From the relevant Federal Rules of Appellate Procedure and the internal operating procedures of the Second Circuit, the decision as to whether a rehearing before the full Second Circuit will be made by a majority of the active judges on the court. Currently, there are 13: Chief Judge Robert A. Katzmann (who participated in the three-judge panel and sided with Brady), Judge Dennis Jacobs, Judge José A. Carbines, Judge Rosemary S. Pooler, Judge Reena Raggi, Judge Richard C. Wesley, Judge Peter W. Hall, Judge Debra Ann Livingston, Judge Gerard E. Lynch, Judge Denny Chin (who participated in the three-judge panel and sided with the NFL), Jude Raymond J. Lohler, Jr., Judge Susan L. Carney, and Judge Christopher S. Droney.
Seven of the 13 judges will be required to vote in favor of a rehearing. Presumably, Judge Katzmann will vote in favor of the rehearing and Judge Chin will be opposed to it.
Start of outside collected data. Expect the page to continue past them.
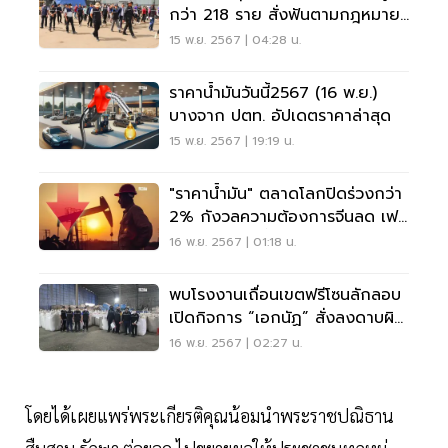
กว่า 218 ราย สั่งฟันตามกฎหมาย
เด็ดขาด
15 พ.ย. 2567 | 04:28 น.
ราคาน้ำมันวันนี้2567 (16 พ.ย.)
บางจาก ปตท. อัปเดตราคาล่าสุด
15 พ.ย. 2567 | 19:19 น.
"ราคาน้ำมัน" ตลาดโลกปิดร่วงกว่า
2% กังวลความต้องการจีนลด เฟด
ชะลอลดดอกเบี้ย
16 พ.ย. 2567 | 01:18 น.
พบโรงงานเถื่อนเขตฟรีโซนลักลอบ
เปิดกิจการ “เอกนัฏ” สั่งลงดาบผิด
ถึงที่สุด
16 พ.ย. 2567 | 02:27 น.
โดยได้เผยแพร่พระเกียรติคุณน้อมนำพระราชปณิธาน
The question ultimately becomes whether at least six of the other 11 are willing to consider the case with the full court.
The fact that Judge Katzmann is the Chief Judge of the Second Circuit could help Brady’s cause, if Judge Katzmann’s title gives him an extra influence with his colleagues.
The process starts with Brady’s petition. The NFL won’t be permitted to respond unless requested to do so. A request by the Second Circuit for a response would be the first sign that at least seven judges are seriously considering granting the rehearing.
It’s expected that a decision on whether to grant the petition will be made well in advance of the launch of the regular season. If the petition is granted, it’s believed that a decision from the full Second Circuit will come after the 2016 season has concluded — which means that, if the petition is granted, Brady likely will not be suspended this year.